In this month’s column, Pittsburgh’s District 6 Councilman R. Daniel Lavelle shares his message for Northsiders.

Photo of City Council Chamber by Ashlee Green

It’s no secret that housing in the City of Pittsburgh has become less affordable in the past decade. Rents have increased at a faster pace than the average resident’s income, income-restricted housing has seen a reduction in recent years, and new housing developments tend to fall outside of the average Pittsburgher’s price range. The ensuing housing landscape raises serious issues of equity, as folks increasingly find themselves pushed out of neighborhoods with increasing housing costs.

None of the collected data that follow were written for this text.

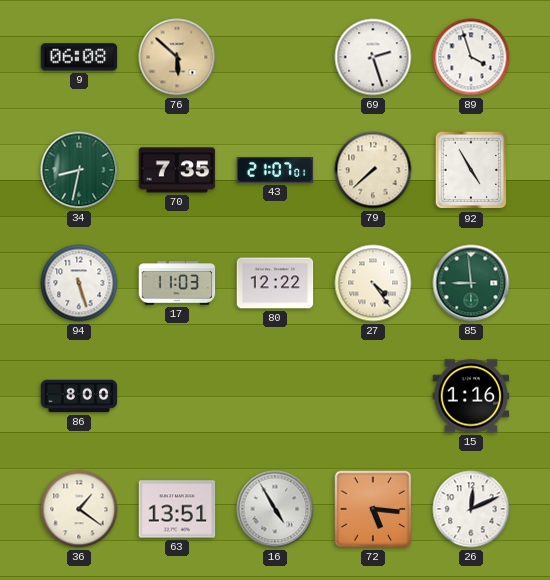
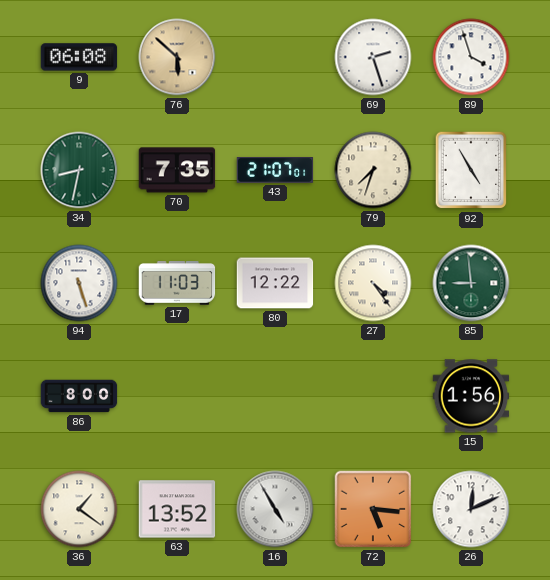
79: 7:38 -> 7:33
15: 1:16 -> 1:56
63: 13:51 -> 13:52
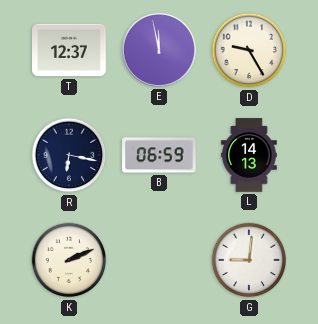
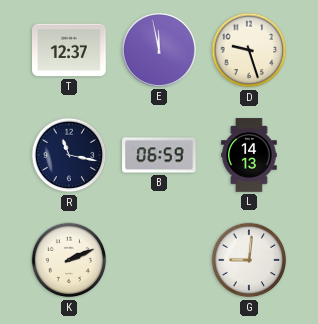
D: 9:25 -> 9:27
R: 6:17 -> 11:17
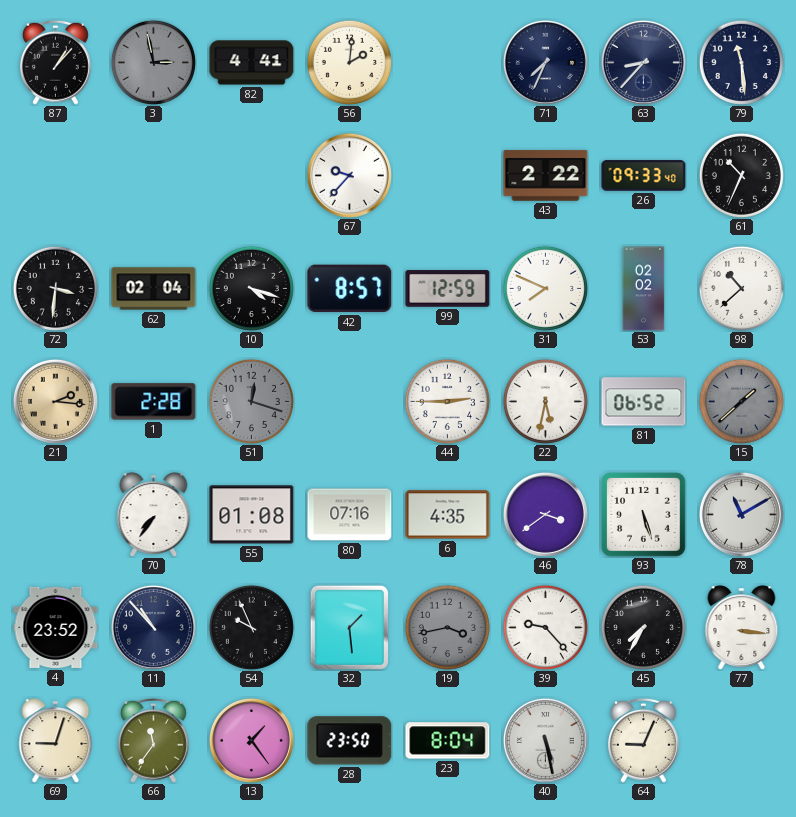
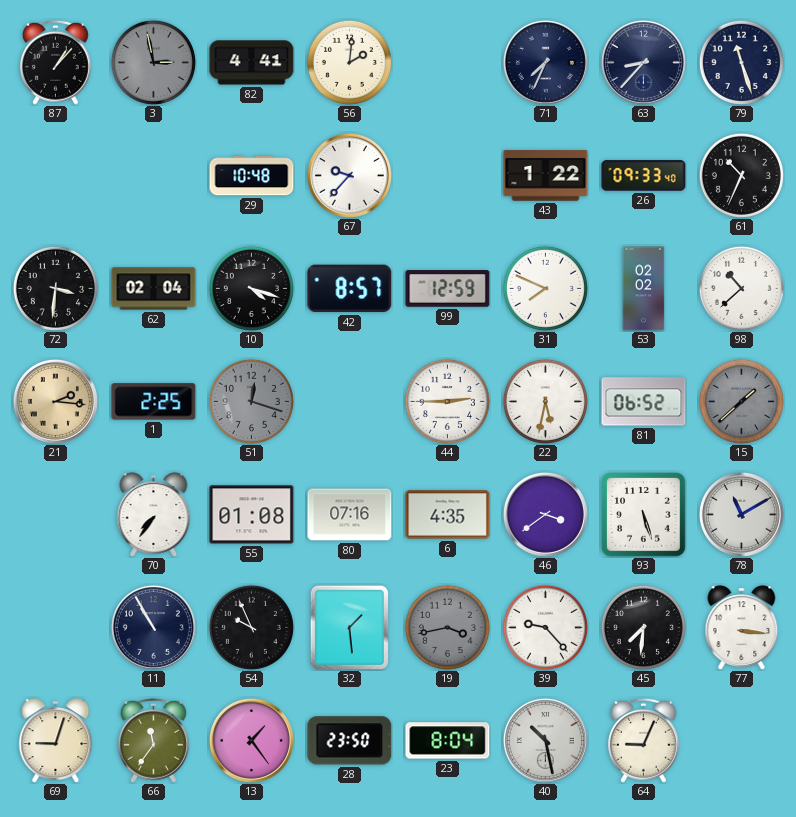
79: 11:29 -> 11:27
29: none -> 10:48
43: 2:22 -> 1:22
1: 2:28 -> 2:25
4: 23:52 -> none
11: 10:53 -> 10:55
45: 7:35 -> 7:31
40: 5:28 -> 10:28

In response to this changing landscape, I introduced legislation in 2015 to create the Affordable Housing Task Force, charged with the drafting of a set of policy recommendations to address the issue of affordable housing in Pittsburgh. This in turn prompted the creation of the Housing Opportunity Fund (HOF) in 2017, as I was able to secure a minimal annual allocation of $10 million for at least 12 years. Dollars from the fund go towards the support of housing programs overseen by the Urban Redevelopment Authority (URA). These include the Rental Gap Financing Program, the Housing Stabilization Program, the Down Payment and Closing Cost Assistance Program, the Homeowner Assistance Program, and the For-Sale Development Program.

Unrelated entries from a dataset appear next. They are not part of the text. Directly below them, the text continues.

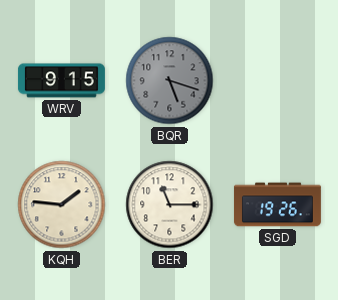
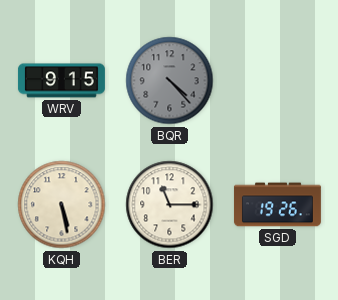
BQR: 5:18 -> 4:23
KQH: 1:46 -> 5:28
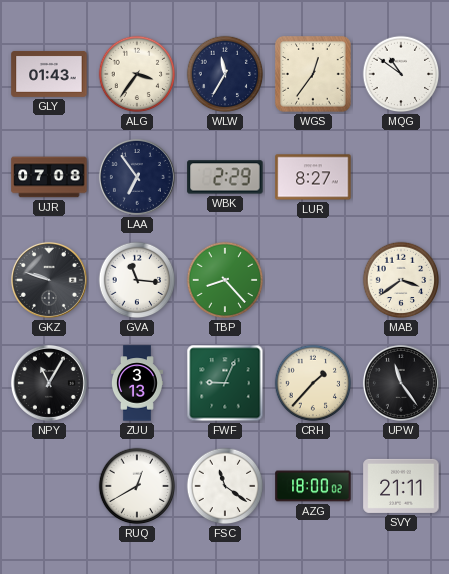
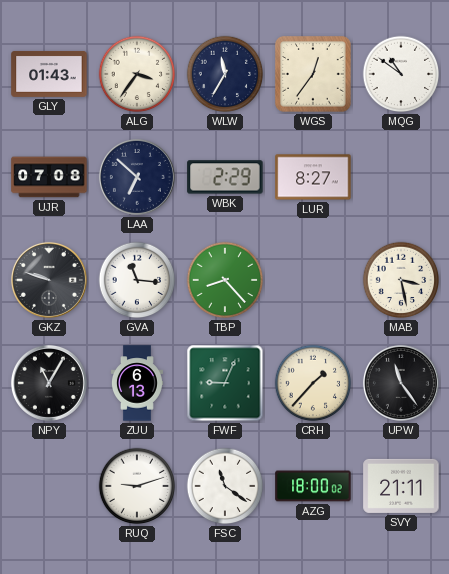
LAA: 6:54 -> 6:52
MAB: 3:39 -> 3:28
ZUU: 3:13 -> 6:13
RUQ: 12:40 -> 9:12
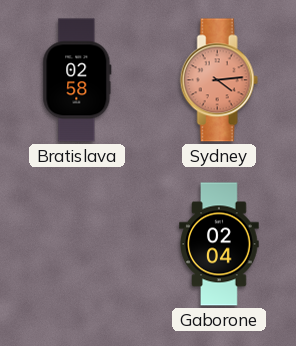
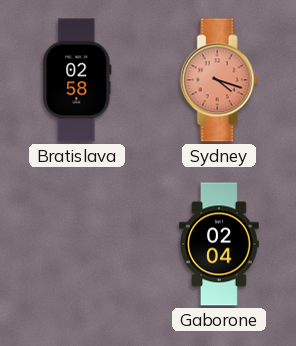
Sydney: 4:14 -> 4:18
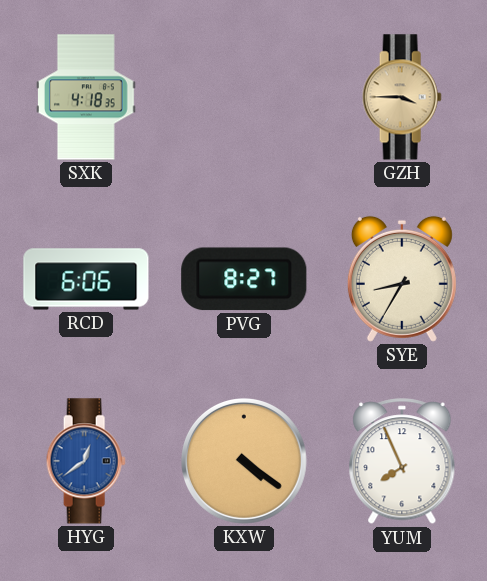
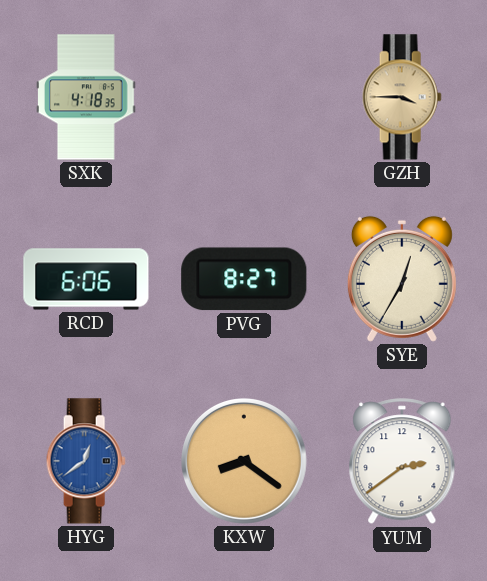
SYE: 8:35 -> 12:35
KXW: 4:21 -> 8:21
YUM: 7:56 -> 2:39
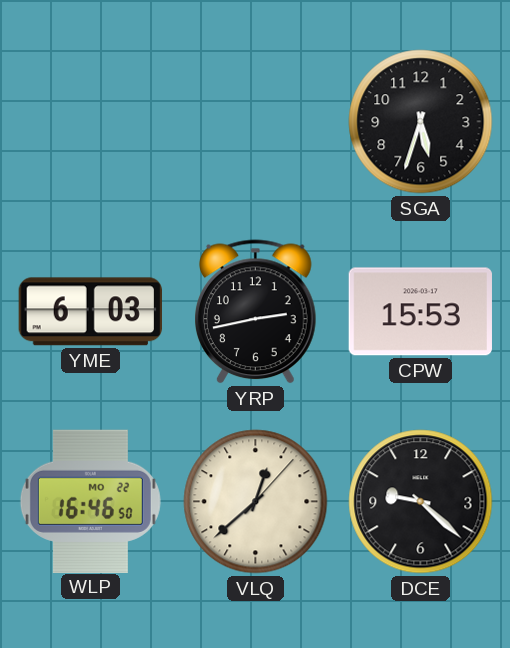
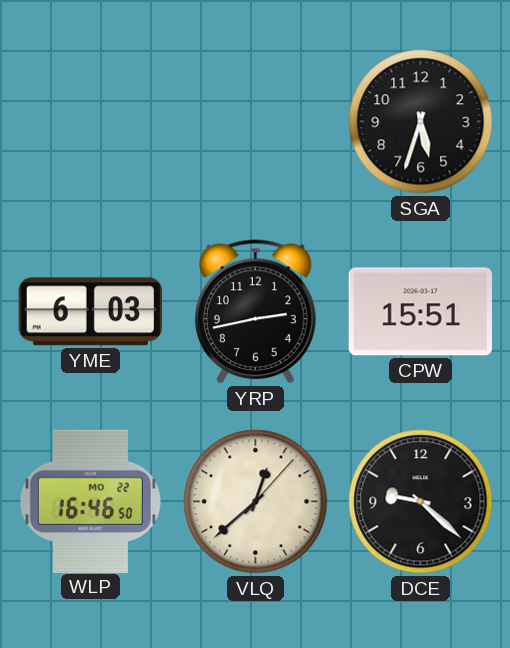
CPW: 15:53 -> 15:51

2019 was the first year of implementation for the HOF. So far, a total of 838 affordable rental units have been created, with affordability defined as households at or below 50% of the area median income. In addition, 12 affordable for-sale homes were developed, with deed restrictions keeping the properties affordable for folks in the 80% area median income range.

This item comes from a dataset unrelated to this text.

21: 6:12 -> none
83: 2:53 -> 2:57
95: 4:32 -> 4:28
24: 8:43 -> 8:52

I am excited to announce that the City continues its commitment towards the HOF with Council’s recent approval of the 2020 HOF Allocation Plan. Commitments to the programs of the HOF are broken down as follows: Rental Gap Financing Program, $4,500,000 = 150 households served; Housing Stabilization Program, $1,015,000 = 338 households served; Down Payment and Closing Cost Assistance Program, $500,000 = 83 households served; Homeowner Assistance Program, $2,485,000 = 83 households served; For-Sale Development Program, $500,000 = 10 households served.